Know what you want before you get estimates. “Start with a plan and some ideas,” Hicks says. “Don’t start by talking to contractors.” You’ll get a more accurate estimate if you can be very specific in what you want done and the materials you would like to use to make it happen.
Ask friends, relatives and co-workers for references. People in your neighborhood who have done similar projects are your best sources. If you know people in the building trades, ask them, too. Employees of local hardware stores may also be able to provide referrals.
Interview at least three contractors. Ask a lot of questions and get a written bid from each one. When you compare bids, 3 make sure each one includes the same materials and the same tasks, so you’re comparing apples and apples. Get three bids even if you have a contractor you like because you’ll learn something from each interview. “Don’t be afraid to negotiate,” Hicks says. While you might do some haggling at the interview, be prepared to do most of the negotiation after you get the bid and before you sign the contract.

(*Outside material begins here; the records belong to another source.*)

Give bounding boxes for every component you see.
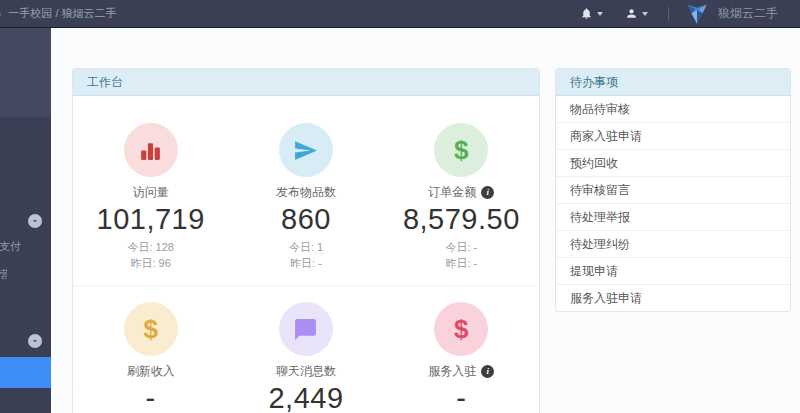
todo-card: 待办事项 物品待审核商家入驻申请预约回收待审核留言待处理举报待处理纠纷提现申请服…: [555, 68, 791, 312]
collapse-chevron-icon[interactable]: [28, 334, 42, 348]
breadcrumb[interactable]: › 一手校园 / 狼烟云二手: [8, 6, 117, 21]
stat-tile: $ 订单金额 8,579.50 今日: - 昨日: -: [384, 123, 539, 271]
breadcrumb-text[interactable]: 一手校园 / 狼烟云二手: [8, 6, 116, 21]
sidebar-item-partial[interactable]: 营: [0, 267, 7, 282]
stat-value: 101,719: [73, 202, 228, 236]
info-icon[interactable]: [481, 186, 494, 199]
todo-item[interactable]: 待处理举报: [556, 203, 790, 230]
workbench-card: 工作台 访问量 101,719 今日: 128 昨日: 96 发布物品数 860…: [72, 68, 540, 413]
stat-tile: 发布物品数 860 今日: 1 昨日: -: [228, 123, 383, 271]
brand-name: 狼烟云二手: [718, 5, 778, 22]
sidebar-toggle-icon[interactable]: ›: [0, 7, 1, 20]
sidebar-item-payment[interactable]: 支付: [0, 239, 23, 254]
stat-yesterday: 昨日: -: [384, 255, 539, 271]
stat-label: 服务入驻: [428, 363, 476, 379]
stat-yesterday: 昨日: -: [228, 255, 383, 271]
stat-today: 今日: 1: [228, 239, 383, 255]
todo-item[interactable]: 商家入驻申请: [556, 122, 790, 149]
stat-label: 访问量: [133, 184, 169, 200]
notifications-dropdown[interactable]: [580, 7, 603, 20]
stats-row-1: 访问量 101,719 今日: 128 昨日: 96 发布物品数 860 今日:…: [73, 96, 539, 285]
info-icon[interactable]: [481, 365, 494, 378]
dollar-icon: $: [434, 302, 488, 356]
topbar: › 一手校园 / 狼烟云二手 狼烟云二手: [0, 0, 800, 28]
stat-label: 订单金额: [428, 184, 476, 200]
todo-item[interactable]: 预约回收: [556, 149, 790, 176]
stat-tile: 聊天消息数 2,449: [228, 302, 383, 413]
todo-item[interactable]: 物品待审核: [556, 96, 790, 122]
topbar-right: 狼烟云二手: [580, 3, 778, 25]
collapse-chevron-icon[interactable]: [28, 214, 42, 228]
stats-row-2: $ 刷新收入 - 聊天消息数 2,449 $ 服务入驻 -: [73, 285, 539, 413]
stat-value: 2,449: [228, 381, 383, 413]
stat-value: -: [384, 381, 539, 413]
todo-list: 物品待审核商家入驻申请预约回收待审核留言待处理举报待处理纠纷提现申请服务入驻申请: [556, 96, 790, 311]
brand[interactable]: 狼烟云二手: [685, 3, 778, 25]
stat-today: 今日: -: [384, 239, 539, 255]
stat-value: 860: [228, 202, 383, 236]
stat-tile: $ 刷新收入 -: [73, 302, 228, 413]
stat-label: 聊天消息数: [276, 363, 336, 379]
stat-today: 今日: 128: [73, 239, 228, 255]
chevron-down-icon: [642, 12, 648, 16]
todo-title: 待办事项: [556, 69, 790, 96]
sidebar: 支付 营: [0, 28, 51, 413]
bar-chart-icon: [124, 123, 178, 177]
stat-label: 发布物品数: [276, 184, 336, 200]
paper-plane-icon: [279, 123, 333, 177]
chevron-down-icon: [597, 12, 603, 16]
dollar-icon: $: [434, 123, 488, 177]
workbench-title: 工作台: [73, 69, 539, 96]
user-dropdown[interactable]: [625, 7, 648, 20]
stat-tile: 访问量 101,719 今日: 128 昨日: 96: [73, 123, 228, 271]
wolf-logo-icon: [685, 3, 709, 25]
todo-item[interactable]: 待审核留言: [556, 176, 790, 203]
topbar-divider: [668, 7, 669, 21]
stat-label: 刷新收入: [127, 363, 175, 379]
user-icon[interactable]: [625, 7, 638, 20]
stat-value: -: [73, 381, 228, 413]
stat-tile: $ 服务入驻 -: [384, 302, 539, 413]
todo-item[interactable]: 提现申请: [556, 257, 790, 284]
sidebar-active-item[interactable]: [0, 357, 51, 388]
todo-item[interactable]: 待处理纠纷: [556, 230, 790, 257]
bell-icon[interactable]: [580, 7, 593, 20]
todo-item[interactable]: 服务入驻申请: [556, 284, 790, 311]
dollar-icon: $: [124, 302, 178, 356]
stat-value: 8,579.50: [384, 202, 539, 236]
stat-yesterday: 昨日: 96: [73, 255, 228, 271]
chat-icon: [279, 302, 333, 356]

Expect a good contractor to be too busy to start right away. “The best folks are the busy ones,” says Cannon Christian, president of Renovation Realty in San Diego, which remodels homes before they’re sold.
Ask what work will be done by the contractor’s employees and what work will be done by subcontractors. Christian advises asking for an employee list to make sure the contractor really has the employees he says he does and won’t be using casual labor hired off the street.
Choose the right contractor for the right project. Someone who did a good job tiling your neighbor’s bathroom isn’t necessarily the right person to build an addition to your home. You want to find a company that routinely does the kind of project you want done. “You don’t want them to use you as a guinea pig,” Hicks says.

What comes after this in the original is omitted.